[Extracted page text data]

- - - - -

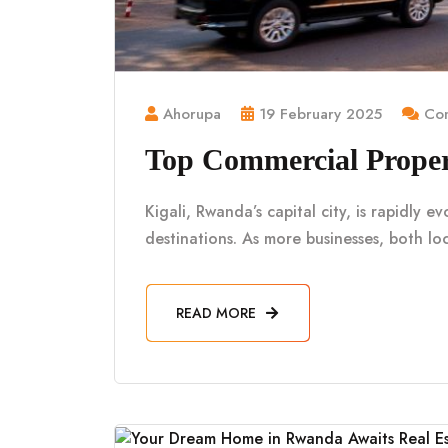
Ahorupa
19 February 2025
Com
Top Commercial Propert
Kigali, Rwanda’s capital city, is rapidly e
destinations. As more businesses, both loc
READ MORE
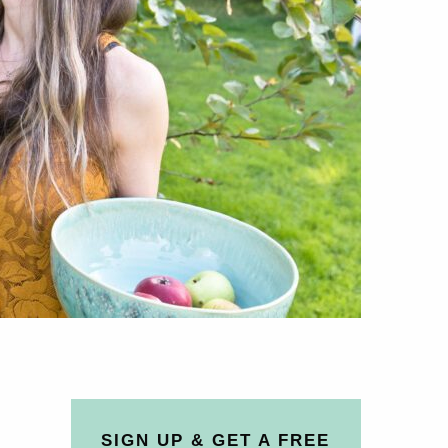
SIGN UP & GET A FREE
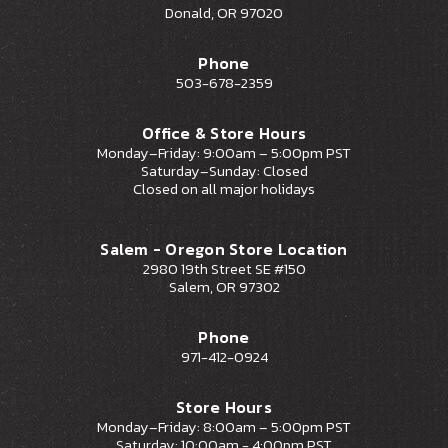
Donald, OR 97020
Phone
503-678-2359
Office & Store Hours
Monday–Friday: 9:00am – 5:00pm PST
Saturday–Sunday: Closed
Closed on all major holidays
Salem - Oregon Store Location
2980 19th Street SE #150
Salem, OR 97302
Phone
971-412-0924
Store Hours
Monday–Friday: 8:00am – 5:00pm PST
Saturday: 10:00am - 4:00pm PST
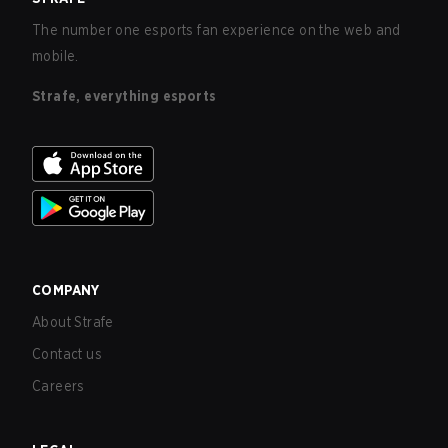
The number one esports fan experience on the web and
mobile.
Strafe, everything esports
COMPANY
About Strafe
Contact us
Careers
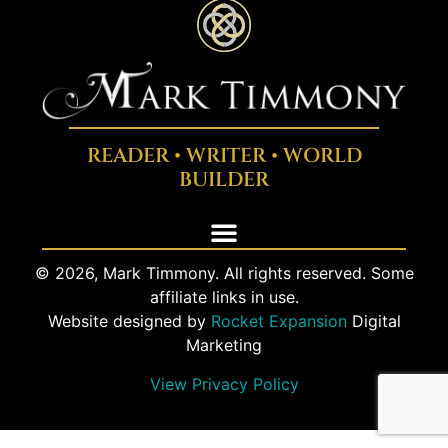
READER • WRITER • WORLD
BUILDER
© 2026, Mark Timmony. All rights reserved. Some
affiliate links in use.
Website designed by
Rocket Expansion
Digital
Marketing
View Privacy Policy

- - - - -

* YOUR ASSIGNMENT *
No pictures belong in the copy; output every record exactly.

* WORKED SOLUTION *
Ahorupa
19 February 2025
Com
Top Commercial Propert
Kigali, Rwanda’s capital city, is rapidly e
destinations. As more businesses, both loc
READ MORE
SIGN UP & GET A FREE
Donald, OR 97020
Phone
503-678-2359
Office & Store Hours
Monday–Friday: 9:00am – 5:00pm PST
Saturday–Sunday: Closed
Closed on all major holidays
Salem - Oregon Store Location
2980 19th Street SE #150
Salem, OR 97302
Phone
971-412-0924
Store Hours
Monday–Friday: 8:00am – 5:00pm PST
Saturday: 10:00am - 4:00pm PST
The number one esports fan experience on the web and
mobile.
Strafe, everything esports
COMPANY
About Strafe
Contact us
Careers
READER • WRITER • WORLD
BUILDER
© 2026, Mark Timmony. All rights reserved. Some
affiliate links in use.
Website designed by
Rocket Expansion
Digital
Marketing
View Privacy Policy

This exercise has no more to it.